Ralf Zahn; Vogt A; Uwe Zeymer; Anselm K. Gitt; Seidl K; Martin Gottwik; Weber Ma; Niederer W; Mödl B; Engel Hj; Ulrich Tebbe; Jochen Senges

Objective: To determine the predictors of time between presentation and primary angioplasty and the influence of this delay time on in-hospital mortality in clinical practice. Design: Analysis of data from the registry of percutaneous coronary interventions in acute myocardial infarction of the Arbeitsgemeinschaft Leitender Kardiologischer Krankenhausärzte (ALKK). Patients: Data of 4815 patients registered at 80 hospitals between 1994 and 2000 were analysed. Results: Mean age of the patients was 61.4 (12.5) years. Cardiogenic shock was present in 14.1%. Mean time from admission to primary angioplasty (“door to angiography” time) was 83 (122) minutes.

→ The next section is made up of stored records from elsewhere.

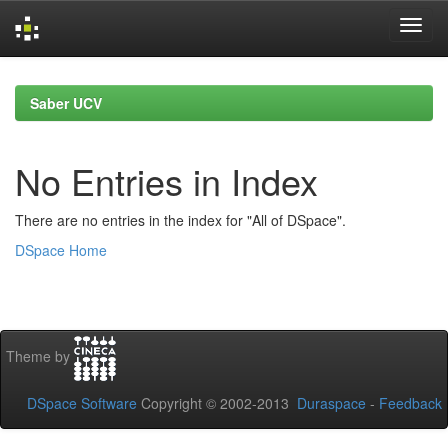
Skip
navigation
Saber UCV
No Entries in Index
There are no entries in the index for "All of DSpace".
DSpace Home
Theme by
DSpace Software
Copyright © 2002-2013
Duraspace
-
Feedback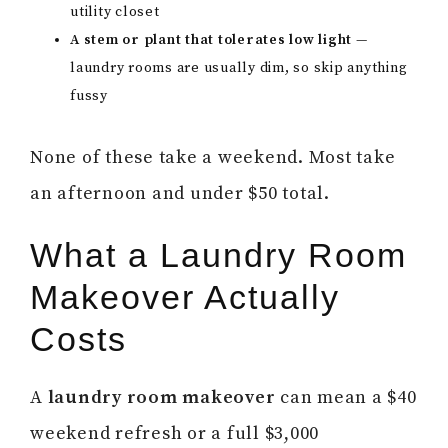
utility closet
A stem or plant that tolerates low light
—
laundry rooms are usually dim, so skip anything
fussy
None of these take a weekend. Most take
an afternoon and under $50 total.
What a Laundry Room
Makeover Actually
Costs
A
laundry room makeover
can mean a $40
weekend refresh or a full $3,000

Logistic regression analysis showed the presence of a bundle branch block (odds ratio (OR) 1.95, 95% confidence interval (CI) 1.15 to 3.29), prior coronary artery bypass grafting (OR 1.67, 95% CI 1.08 to 2.59), pre-hospital delay > 3 hours (OR 1.61, 95% CI 1.37 to 1.89), and female sex (OR 1.21, 95% CI 1.01 to 1.45) to be independently associated with longer door to angiography times, whereas a higher hospital volume of performing primary angioplasty (OR 0.53, 95% CI 0.46 to 0.62) and the year of the investigation (OR 0.96, 95% CI 0.92 to 1.00) were independently associated with shorter door to angiography times. Independent predictors of in-hospital mortality were cardiogenic shock (41.6% v 4.0% without cardiogenic shock, p < 0.0001), technical success (29.2% with TIMI (thrombolysis in myocardial infarction) flow < 3 v 6.5% with TIMI flow 3, p < 0.0001), age (16.5% ⩾ 70 years v 6.6% < 70, p < 0.0001), three vessel disease (16.5% v 6.8% with < 3 vessel disease, p < 0.0001), anterior location of infarction (12% v 7.4% without anterior infarction, p < 0.0001), year of inclusion (adjusted OR 0.92 per year, p  =  0.011), and volume of primary angioplasty at the hospital (11% for < 20 angioplasty procedures/year v 8.3% for ⩾ 20/year, p  =  0.027) but not the door to angiography time (adjusted OR 1.14 per tertile, p  =  0.397). Conclusions: In current clinical practice in Germany median door to angiography time is quite short (83 (122) minutes). Some patients and hospital factors are independently associated with a longer door to angiography time. Within the observed short in-hospital delays door to angiography time did not influence in-hospital mortality. However, efforts to keep them as short as possible should be continued.